A couple of school board members have said privately they hope he finds one, but publicly all seven board members are mum, just as they have been mum from the beginning about the l’affaire Raucci.

One apparent problem is that Ely has a contract, which, thanks to the same board, has two more years to run. (They graciously extended it for him even as the Raucci scandal was blowing up around them.)

Should they let him continue serving for two more years?

Should they suspend him with pay, as one candidate for the board has proposed?

Should they buy him out, which would cost at least $400,000?

It’s an awful, awful problem — until you read the contract. And then, really, it seems no problem at all.
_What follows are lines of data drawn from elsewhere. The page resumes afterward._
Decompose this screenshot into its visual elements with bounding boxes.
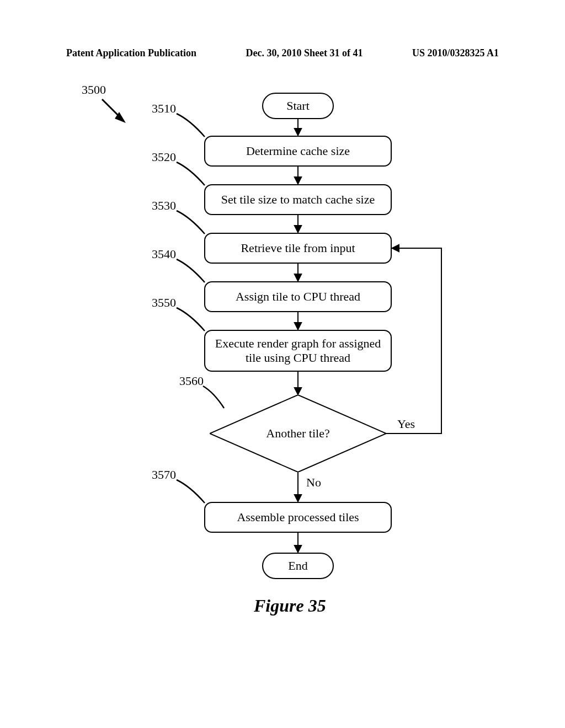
step-ref-3560: 3560 bbox=[179, 374, 204, 388]
step-ref-3570: 3570 bbox=[152, 468, 176, 482]
step-ref-3530: 3530 bbox=[152, 199, 176, 213]
flow-start: Start bbox=[262, 93, 334, 119]
decision-no-label: No bbox=[306, 475, 321, 490]
flow-end: End bbox=[262, 553, 334, 579]
decision-yes-label: Yes bbox=[397, 417, 415, 431]
step-3520: Set tile size to match cache size bbox=[204, 184, 392, 215]
step-3550: Execute render graph for assigned tile u… bbox=[204, 330, 392, 372]
step-3570: Assemble processed tiles bbox=[204, 502, 392, 533]
step-ref-3510: 3510 bbox=[152, 101, 176, 116]
step-3530: Retrieve tile from input bbox=[204, 233, 392, 264]
step-ref-3540: 3540 bbox=[152, 247, 176, 261]
step-ref-3550: 3550 bbox=[152, 296, 176, 310]
figure-caption: Figure 35 bbox=[254, 596, 326, 616]
decision-text: Another tile? bbox=[210, 395, 386, 472]
decision-3560: Another tile? bbox=[210, 395, 386, 472]
step-3540: Assign tile to CPU thread bbox=[204, 281, 392, 312]
step-3510: Determine cache size bbox=[204, 136, 392, 167]
figure-pointer-ref: 3500 bbox=[82, 83, 106, 97]
step-ref-3520: 3520 bbox=[152, 150, 176, 164]
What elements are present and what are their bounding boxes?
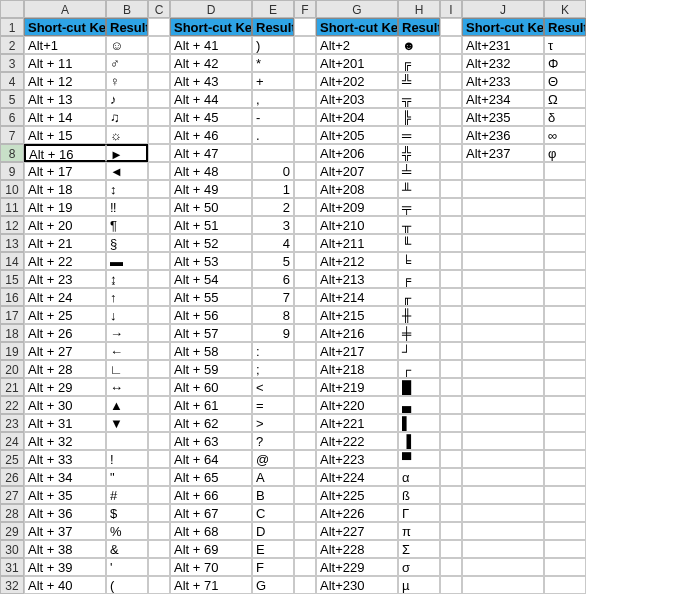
cell-C23[interactable] bbox=[148, 414, 170, 432]
col-header-E[interactable]: E bbox=[252, 0, 294, 18]
cell-H8[interactable]: ╬ bbox=[398, 144, 440, 162]
cell-B13[interactable]: § bbox=[106, 234, 148, 252]
col-header-A[interactable]: A bbox=[24, 0, 106, 18]
cell-H19[interactable]: ┘ bbox=[398, 342, 440, 360]
cell-I3[interactable] bbox=[440, 54, 462, 72]
cell-A29[interactable]: Alt + 37 bbox=[24, 522, 106, 540]
row-header-19[interactable]: 19 bbox=[0, 342, 24, 360]
cell-K28[interactable] bbox=[544, 504, 586, 522]
cell-F1[interactable] bbox=[294, 18, 316, 36]
cell-K2[interactable]: τ bbox=[544, 36, 586, 54]
cell-I16[interactable] bbox=[440, 288, 462, 306]
cell-C14[interactable] bbox=[148, 252, 170, 270]
cell-E9[interactable]: 0 bbox=[252, 162, 294, 180]
cell-E14[interactable]: 5 bbox=[252, 252, 294, 270]
cell-C26[interactable] bbox=[148, 468, 170, 486]
cell-G2[interactable]: Alt+2 bbox=[316, 36, 398, 54]
cell-D10[interactable]: Alt + 49 bbox=[170, 180, 252, 198]
cell-J6[interactable]: Alt+235 bbox=[462, 108, 544, 126]
cell-G11[interactable]: Alt+209 bbox=[316, 198, 398, 216]
cell-H5[interactable]: ╦ bbox=[398, 90, 440, 108]
cell-F16[interactable] bbox=[294, 288, 316, 306]
cell-A10[interactable]: Alt + 18 bbox=[24, 180, 106, 198]
row-header-4[interactable]: 4 bbox=[0, 72, 24, 90]
cell-K8[interactable]: φ bbox=[544, 144, 586, 162]
cell-F18[interactable] bbox=[294, 324, 316, 342]
cell-A16[interactable]: Alt + 24 bbox=[24, 288, 106, 306]
cell-H4[interactable]: ╩ bbox=[398, 72, 440, 90]
cell-J15[interactable] bbox=[462, 270, 544, 288]
cell-K10[interactable] bbox=[544, 180, 586, 198]
cell-J28[interactable] bbox=[462, 504, 544, 522]
cell-F31[interactable] bbox=[294, 558, 316, 576]
cell-D5[interactable]: Alt + 44 bbox=[170, 90, 252, 108]
cell-A14[interactable]: Alt + 22 bbox=[24, 252, 106, 270]
cell-E22[interactable]: = bbox=[252, 396, 294, 414]
cell-K30[interactable] bbox=[544, 540, 586, 558]
cell-D23[interactable]: Alt + 62 bbox=[170, 414, 252, 432]
cell-J8[interactable]: Alt+237 bbox=[462, 144, 544, 162]
cell-J13[interactable] bbox=[462, 234, 544, 252]
cell-C17[interactable] bbox=[148, 306, 170, 324]
cell-H32[interactable]: µ bbox=[398, 576, 440, 594]
cell-C8[interactable] bbox=[148, 144, 170, 162]
cell-K25[interactable] bbox=[544, 450, 586, 468]
cell-A30[interactable]: Alt + 38 bbox=[24, 540, 106, 558]
cell-C5[interactable] bbox=[148, 90, 170, 108]
cell-E4[interactable]: + bbox=[252, 72, 294, 90]
cell-I4[interactable] bbox=[440, 72, 462, 90]
cell-B26[interactable]: " bbox=[106, 468, 148, 486]
cell-J5[interactable]: Alt+234 bbox=[462, 90, 544, 108]
row-header-1[interactable]: 1 bbox=[0, 18, 24, 36]
cell-H26[interactable]: α bbox=[398, 468, 440, 486]
row-header-18[interactable]: 18 bbox=[0, 324, 24, 342]
cell-K13[interactable] bbox=[544, 234, 586, 252]
col-header-F[interactable]: F bbox=[294, 0, 316, 18]
cell-A23[interactable]: Alt + 31 bbox=[24, 414, 106, 432]
cell-H13[interactable]: ╙ bbox=[398, 234, 440, 252]
cell-C31[interactable] bbox=[148, 558, 170, 576]
cell-B25[interactable]: ! bbox=[106, 450, 148, 468]
cell-B2[interactable]: ☺ bbox=[106, 36, 148, 54]
cell-G22[interactable]: Alt+220 bbox=[316, 396, 398, 414]
cell-G3[interactable]: Alt+201 bbox=[316, 54, 398, 72]
cell-H18[interactable]: ╪ bbox=[398, 324, 440, 342]
cell-I18[interactable] bbox=[440, 324, 462, 342]
row-header-5[interactable]: 5 bbox=[0, 90, 24, 108]
cell-A6[interactable]: Alt + 14 bbox=[24, 108, 106, 126]
cell-D2[interactable]: Alt + 41 bbox=[170, 36, 252, 54]
cell-F6[interactable] bbox=[294, 108, 316, 126]
cell-J11[interactable] bbox=[462, 198, 544, 216]
cell-G7[interactable]: Alt+205 bbox=[316, 126, 398, 144]
cell-B18[interactable]: → bbox=[106, 324, 148, 342]
cell-K3[interactable]: Φ bbox=[544, 54, 586, 72]
cell-F2[interactable] bbox=[294, 36, 316, 54]
cell-F22[interactable] bbox=[294, 396, 316, 414]
cell-E20[interactable]: ; bbox=[252, 360, 294, 378]
row-header-7[interactable]: 7 bbox=[0, 126, 24, 144]
col-header-D[interactable]: D bbox=[170, 0, 252, 18]
cell-I8[interactable] bbox=[440, 144, 462, 162]
row-header-12[interactable]: 12 bbox=[0, 216, 24, 234]
cell-K7[interactable]: ∞ bbox=[544, 126, 586, 144]
cell-F29[interactable] bbox=[294, 522, 316, 540]
cell-B6[interactable]: ♫ bbox=[106, 108, 148, 126]
cell-J26[interactable] bbox=[462, 468, 544, 486]
cell-G14[interactable]: Alt+212 bbox=[316, 252, 398, 270]
cell-B22[interactable]: ▲ bbox=[106, 396, 148, 414]
cell-C20[interactable] bbox=[148, 360, 170, 378]
cell-A7[interactable]: Alt + 15 bbox=[24, 126, 106, 144]
cell-E24[interactable]: ? bbox=[252, 432, 294, 450]
cell-K16[interactable] bbox=[544, 288, 586, 306]
cell-J12[interactable] bbox=[462, 216, 544, 234]
cell-F9[interactable] bbox=[294, 162, 316, 180]
cell-K29[interactable] bbox=[544, 522, 586, 540]
cell-C19[interactable] bbox=[148, 342, 170, 360]
cell-H2[interactable]: ☻ bbox=[398, 36, 440, 54]
cell-A17[interactable]: Alt + 25 bbox=[24, 306, 106, 324]
cell-D32[interactable]: Alt + 71 bbox=[170, 576, 252, 594]
cell-F30[interactable] bbox=[294, 540, 316, 558]
cell-E19[interactable]: : bbox=[252, 342, 294, 360]
cell-K9[interactable] bbox=[544, 162, 586, 180]
cell-E18[interactable]: 9 bbox=[252, 324, 294, 342]
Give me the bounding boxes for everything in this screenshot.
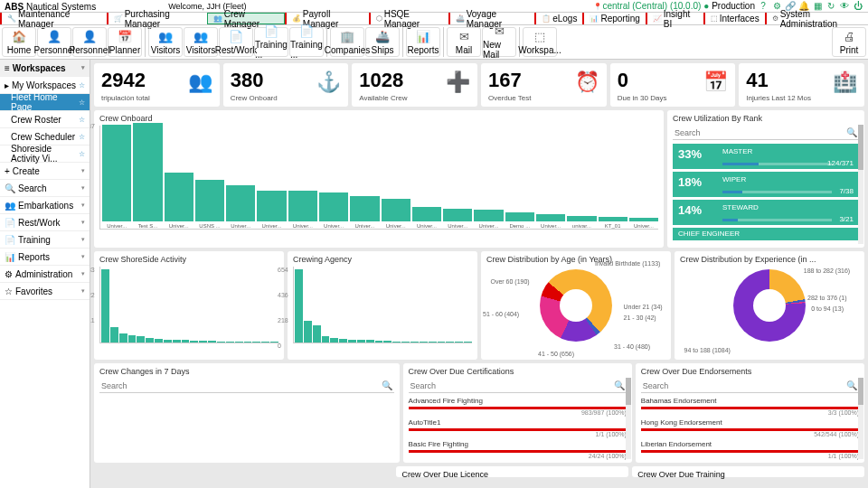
tab-purchasing-manager[interactable]: 🛒Purchasing Manager [107,13,207,24]
crew-onboard-chart[interactable]: 87 Univer...Test S...Univer...USNS ...Un… [99,126,658,230]
sidebar-item[interactable]: 📄Training▾ [0,231,90,249]
star-icon[interactable]: ☆ [79,150,85,158]
toolbar-training[interactable]: 📄Training ... [254,27,288,57]
bar[interactable] [446,342,454,343]
help-icon[interactable]: ? [758,1,769,12]
sidebar-item[interactable]: Shoreside Activity Vi...☆ [0,145,90,163]
sidebar-item[interactable]: +Create▾ [0,163,90,180]
shoreside-chart[interactable]: 6334222110 [99,267,278,343]
bar[interactable] [137,336,145,343]
bar[interactable] [366,340,374,343]
toolbar-training[interactable]: 📄Training ... [289,27,324,57]
toolbar-newmail[interactable]: ✉New Mail [482,27,516,57]
overdue-item[interactable]: Bahamas Endorsement3/3 (100%) [641,397,859,416]
utilization-item[interactable]: 14%STEWARD3/21 [673,200,859,225]
kpi-card[interactable]: 0Due in 30 Days📅 [610,63,736,107]
bar[interactable] [383,341,392,343]
overdue-item[interactable]: Liberian Endorsement1/1 (100%) [641,440,859,459]
search-icon[interactable]: 🔍 [382,380,392,390]
toolbar-personnel[interactable]: 👤Personnel [72,27,107,57]
bar[interactable] [322,336,330,343]
search-icon[interactable]: 🔍 [846,380,857,390]
bar[interactable] [401,342,410,343]
kpi-card[interactable]: 2942tripulación total👥 [94,63,220,107]
utilization-item[interactable]: 18%WIPER7/38 [673,172,859,197]
age-donut-chart[interactable] [540,269,612,342]
sidebar-item[interactable]: Fleet Home Page☆ [0,94,90,111]
bar[interactable]: Univer... [288,191,317,229]
search-box[interactable]: 🔍 [673,126,859,140]
bar[interactable]: Univer... [102,125,131,229]
sidebar-item[interactable]: 🔍Search▾ [0,180,90,197]
bar[interactable]: Univer... [319,192,348,229]
bar[interactable] [455,342,463,343]
search-box[interactable]: 🔍 [99,379,394,393]
toolbar-reports[interactable]: 📊Reports [406,27,440,57]
utilization-item[interactable]: 33%MASTER124/371 [673,144,859,169]
bar[interactable] [101,269,109,343]
tab-insight-bi[interactable]: 📈Insight BI [646,13,703,24]
bar[interactable]: Test S... [133,123,162,229]
sidebar-item[interactable]: 👥Embarkations▾ [0,197,90,214]
star-icon[interactable]: ☆ [79,116,85,124]
tab-interfaces[interactable]: ⬚Interfaces [703,13,765,24]
print-button[interactable]: 🖨Print [832,27,866,57]
bar[interactable] [392,342,401,343]
bar[interactable]: univar... [567,216,596,229]
bar[interactable]: Demo ... [505,212,534,229]
bar[interactable] [208,341,216,343]
bar[interactable] [348,340,356,343]
sidebar-item[interactable]: ⚙Administration▾ [0,266,90,283]
bar[interactable] [295,269,303,343]
tab-voyage-manager[interactable]: 🚢Voyage Manager [448,13,534,24]
kpi-card[interactable]: 41Injuries Last 12 Mos🏥 [739,63,864,107]
toolbar-visitors[interactable]: 👥Visitors [148,27,183,57]
overdue-item[interactable]: Hong Kong Endorsement542/544 (100%) [641,418,859,437]
toolbar-restwork[interactable]: 📄Rest/Work [219,27,253,57]
bar[interactable]: Univer... [350,196,379,229]
sidebar-item[interactable]: Crew Roster☆ [0,111,90,128]
bar[interactable] [164,340,172,343]
star-icon[interactable]: ☆ [79,133,85,141]
bar[interactable] [464,342,472,343]
bar[interactable] [155,339,163,343]
bar[interactable]: KT_01 [599,217,627,229]
search-input[interactable] [101,380,382,390]
bar[interactable]: Univer... [165,173,193,229]
kpi-card[interactable]: 167Overdue Test⏰ [481,63,607,107]
bar[interactable] [252,342,260,343]
bar[interactable]: Univer... [443,209,472,229]
bar[interactable]: Univer... [629,218,658,229]
bar[interactable] [261,342,269,343]
agency-chart[interactable]: 6544362180 [293,267,472,343]
bar[interactable] [420,342,428,343]
utilization-item[interactable]: CHIEF ENGINEER [673,228,859,240]
bar[interactable] [313,325,321,343]
tab-payroll-manager[interactable]: 💰Payroll Manager [285,13,369,24]
bar[interactable] [339,339,347,343]
scrollbar[interactable] [858,378,863,459]
toolbar-personnel[interactable]: 👤Personnel [37,27,71,57]
bar[interactable] [128,335,137,343]
search-input[interactable] [675,127,846,137]
bar[interactable] [304,321,312,343]
sidebar-header[interactable]: ≡Workspaces▾ [0,60,90,77]
bar[interactable]: Univer... [382,199,410,229]
star-icon[interactable]: ☆ [79,99,85,107]
bar[interactable]: Univer... [412,207,441,229]
toolbar-ships[interactable]: 🚢Ships [365,27,400,57]
bar[interactable] [429,342,437,343]
bar[interactable] [199,341,207,343]
tab-system-administration[interactable]: ⚙System Administration [765,13,868,24]
toolbar-workspa[interactable]: ⬚Workspa... [523,27,557,57]
kpi-card[interactable]: 1028Available Crew➕ [352,63,477,107]
sidebar-item[interactable]: 📄Rest/Work▾ [0,214,90,231]
scrollbar[interactable] [858,125,863,244]
overdue-item[interactable]: Basic Fire Fighting24/24 (100%) [409,440,627,459]
bar[interactable] [190,341,198,343]
bar[interactable] [173,340,181,343]
bar[interactable] [330,338,338,343]
bar[interactable] [182,340,190,343]
bar[interactable] [217,342,225,343]
bar[interactable] [357,340,365,343]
His contract provides that he can fired “for cause” by a supermajority of the board, defined as five of the seven members, and “cause … may include, but is not limited to, a failure to comply with or adhere to any of the provisions of this Agreement.”

In other words, if my knowledge of English serves me, he can be fired for anything that five members agree is adequate and reasonable. It doesn’t have to be a violation of some specific provision in his contract.

He is entitled to a hearing, but that hearing is to be conducted by the school board itself, not any outside body or arbitrator, and it “will not be a formal evidentiary hearing conducted pursuant to the strict rules of evidence,” like a criminal trial.

It would be a more informal proceeding, at which, however, the superintendent would have the right to be represented by a lawyer and would be entitled to cross-examine witnesses and challenge evidence. After which the board would vote whether or not to sack him, with no appeal provided for.

So if the board had the five votes, it would be a simple matter of going through the prescribed procedure.

As for the specific charges, which would have to be presented to him in writing at least two weeks before the hearing, that would be a walk in the park, since the groundwork has been done by the Schenectady County district attorney, who successfully prosecuted Raucci.

The documentation of Ely’s nonfeasance or misfeasance, as the DA put it, is mostly public record, available at the rate of 65 cents a page from the clerk’s office on the fourth floor of the County Courthouse.

If the school district is short of money on account of state-aid cuts, I would consider loaning them my own copies.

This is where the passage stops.